>>
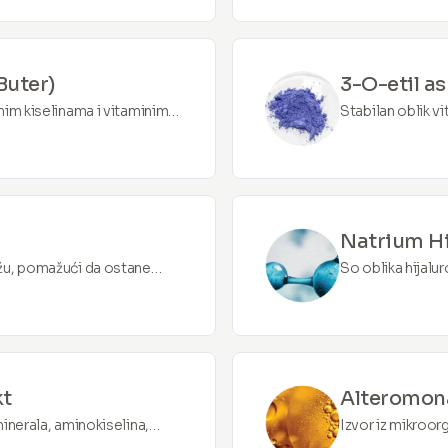
Buter)
3-O-etil as
nim kiselinama i vitaminima.
Stabilan oblik v
tirane kože i zaštiti od
i stimulisanju p
Natrium Hi
ožu, pomažući da ostane
So oblika hijal
omogućava lakše 
glatkoću fine lini
kt
Alteromona
minerala, aminokiselina,
Izvor iz mikroo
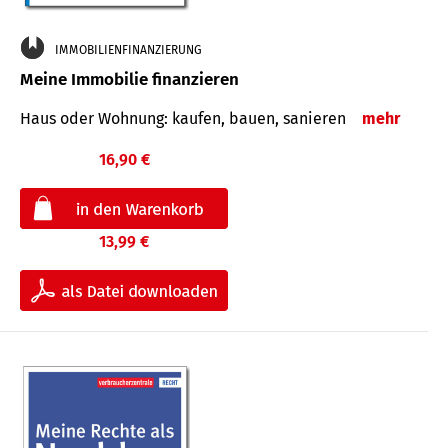
IMMOBILIENFINANZIERUNG
Meine Immobilie finanzieren
Haus oder Wohnung: kaufen, bauen, sanieren
mehr
16,90 €
13,99 €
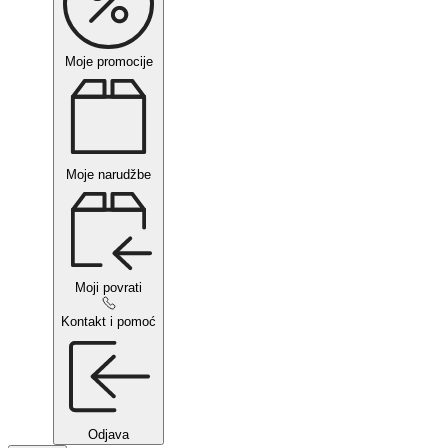
Moje promocije
Moje narudžbe
Moji povrati
Kontakt i pomoć
Odjava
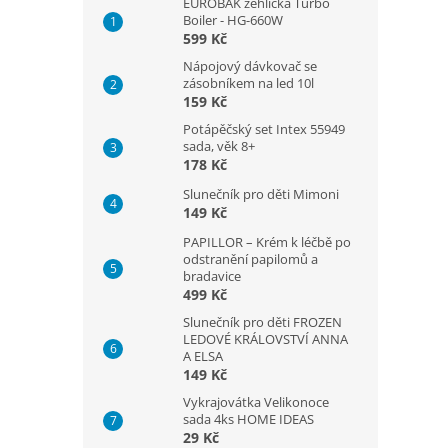
EUROBAK žehlička Turbo
Boiler - HG-660W
599 Kč
Nápojový dávkovač se
zásobníkem na led 10l
159 Kč
Potápěčský set Intex 55949
sada, věk 8+
178 Kč
Slunečník pro děti Mimoni
149 Kč
PAPILLOR – Krém k léčbě po
odstranění papilomů a
bradavice
499 Kč
Slunečník pro děti FROZEN
LEDOVÉ KRÁLOVSTVÍ ANNA
A ELSA
149 Kč
Vykrajovátka Velikonoce
sada 4ks HOME IDEAS
29 Kč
<<
■ Assigned task:
Retype all of the listing above exactly, but keep its pictures out.

■ Exercise response:
Buter)
3-O-etil as
nim kiselinama i vitaminima.
Stabilan oblik v
tirane kože i zaštiti od
i stimulisanju p
Natrium Hi
ožu, pomažući da ostane
So oblika hijal
omogućava lakše 
glatkoću fine lini
kt
Alteromona
minerala, aminokiselina,
Izvor iz mikroo
IMMOBILIENFINANZIERUNG
Meine Immobilie finanzieren
Haus oder Wohnung: kaufen, bauen, sanieren
mehr
16,90 €
13,99 €
Moje promocije
Moje narudžbe
Moji povrati
Kontakt i pomoć
Odjava
EUROBAK žehlička Turbo
Boiler - HG-660W
599 Kč
Nápojový dávkovač se
zásobníkem na led 10l
159 Kč
Potápěčský set Intex 55949
sada, věk 8+
178 Kč
Slunečník pro děti Mimoni
149 Kč
PAPILLOR – Krém k léčbě po
odstranění papilomů a
bradavice
499 Kč
Slunečník pro děti FROZEN
LEDOVÉ KRÁLOVSTVÍ ANNA
A ELSA
149 Kč
Vykrajovátka Velikonoce
sada 4ks HOME IDEAS
29 Kč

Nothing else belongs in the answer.